If k/n=0 but k%n>0, we can just find all the a[i] that satisfies a[i]>1, and update a[i]=a[i]-1 and k=k-1. This operation stops if either k=0 or no more such a[i] can be found.
This is a very "brain storm" problem. Although only m new scores are given, we can add n-m zeros to obtain a n-length sequence, denoted as S, which is further sorted in a decreasing order. We first try to find the worst rank.
It is obvious that to obtain the worst rank, the target racer should add the minimum value of S. Then, we sort all the racers in a decreasing order, and denote the current rank of target racer as R. For the racers with better rank than R, we should assign the minimum values of S to them, too. Thus, we use a pointer R2 to denote the rightmost position of S, which is still not assigned to any racer. We scan the racers with rank worse than R, and calculate whether it is possible to achieve a better rank if the score with index R2 is added. If yes, we move on to check next racer and update R2=R2-1. Otherwise, we only decrease R2 by one check again. During this process, we should record the number of racers which have better ranks than R, and this is just answer.

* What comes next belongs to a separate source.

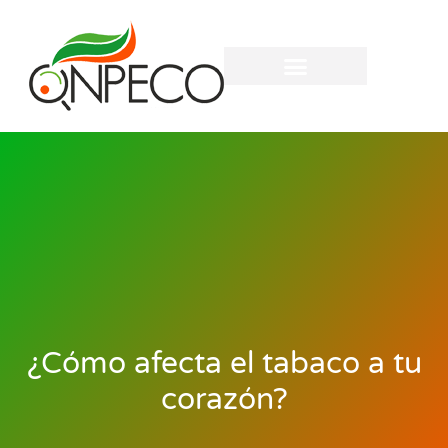
¿Cómo afecta el tabaco a tu
corazón?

Now, we try to find the best rank. We give the target racer the highest score, and sort all the racers again in a decreasing order. For the racers who have better rank than R, we should assign the maximum scores to them, since they have already got better ranks even without any extra scores. We need to introduce another pointer R1 to denote the leftmost position of S which has not been assigned to any racer. Then, we scan the racers with worse ranks, and check whether it is possible to obtain a better rank than R if giving the score at R2. If yes, we in fact should give the score R1 rather than R2 to him, since "he is surely" to achieve a better rank, while updating R1++. If no, we should decrease R2 by one and check again. For this case, we should introduce a variable RES, which is used to denote the number of skipped R2. In fact, the previous opeartions under "YES" is not correct.... Instead, if yes, we should first check whether RES is larger than zero or not. If RES>0, we add R by one while decreasing RES by one; otherwise we update R1=R1+1, and also add the number of racers who have better ranks by one.
This is a standard DP problem. It suffices to use dp[n][z][k] to denote the maximum value under the state of "dealing with the n-th character in the given string, changing this letter to 'z', the number of changed letters being no larger than k". The updating formula is
1) z=s[n], dp[n][z][t]=max(all z', dp[n][z'][t]+weight[z'][z])
2) z!=s[n], dp[n][z][t]=max(all z', dp[n][z'][t-1]+weight[z'][z])